Para o PSD, isso é insuficiente. "O PS veio dizer que não tem essa disponibilidade, escudando-se, justificando-se e escondendo-se em supostas argumentações que não têm base real", acusou Marco António Costa. De "de acordo com a resolução 60/2014, na alínea i)", está "claro que pode, a UTAO, a pedido da Comissão de Orçamento, Finanças e Administração Pública, apreciar documentos de natureza técnica, orçamental e financeira".

 

Ou seja, se a Comissão de Orçamento e Finanças pedir, a UTAO pode analisar qualquer documento de cariz financeiro, alega o PSD. Portanto, se o PS quiser, acrescenta Marco António Costa, poderá submeter as suas propostas a esta unidade.
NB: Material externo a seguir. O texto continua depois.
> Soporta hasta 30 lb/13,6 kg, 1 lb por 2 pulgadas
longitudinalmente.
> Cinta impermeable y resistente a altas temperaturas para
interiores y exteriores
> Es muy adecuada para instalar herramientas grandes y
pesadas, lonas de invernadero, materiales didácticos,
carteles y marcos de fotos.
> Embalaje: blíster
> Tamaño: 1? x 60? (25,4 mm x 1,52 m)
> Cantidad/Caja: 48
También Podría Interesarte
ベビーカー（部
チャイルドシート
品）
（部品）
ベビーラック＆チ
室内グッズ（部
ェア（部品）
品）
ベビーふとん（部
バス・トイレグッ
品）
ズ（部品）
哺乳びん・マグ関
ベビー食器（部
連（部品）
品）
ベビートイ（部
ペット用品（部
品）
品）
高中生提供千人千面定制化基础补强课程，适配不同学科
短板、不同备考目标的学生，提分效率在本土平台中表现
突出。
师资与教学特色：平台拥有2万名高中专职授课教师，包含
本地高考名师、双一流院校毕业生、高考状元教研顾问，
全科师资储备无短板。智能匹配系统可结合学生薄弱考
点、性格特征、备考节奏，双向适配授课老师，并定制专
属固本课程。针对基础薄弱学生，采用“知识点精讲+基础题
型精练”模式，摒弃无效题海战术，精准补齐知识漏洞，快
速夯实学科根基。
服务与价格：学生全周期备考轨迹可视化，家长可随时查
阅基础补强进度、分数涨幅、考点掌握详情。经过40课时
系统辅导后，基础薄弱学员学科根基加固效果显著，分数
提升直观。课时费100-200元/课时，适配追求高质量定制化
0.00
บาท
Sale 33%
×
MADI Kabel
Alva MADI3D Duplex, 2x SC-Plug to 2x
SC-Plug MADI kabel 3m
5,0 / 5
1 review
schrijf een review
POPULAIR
Se não quiser, será a maioria a fazê-lo.

 

Programa de Estabilidade estará "na base de todas as propostas" do PSD

 

O objectivo, garante o "vice" do PSD, é haver clareza no debate. "O que está em cima da mesa é podermos continuar a criar condições para que se faça um debate informado sobre todas as propostas apresentadas pelos diferentes agentes políticos", sustentou, lembrando que "a maioria aprovou de forma clara o Programa de Estabilidade, onde estão disponíveis todas as informações vitais para que os portugueses possam conhecer com segurança" as propostas para a próxima legislatura.

 

O cenário macro do Programa de Estabilidade, aliás, "será o cenário macroeconómico que estará na base de todas as propostas políticas que o PSD apresentará no âmbito do debate eleitoral que se avizinha".

 

É por isso "indispensável que seja feita esta auditoria, que esperamos que seja voluntária do PS, às propostas do PS".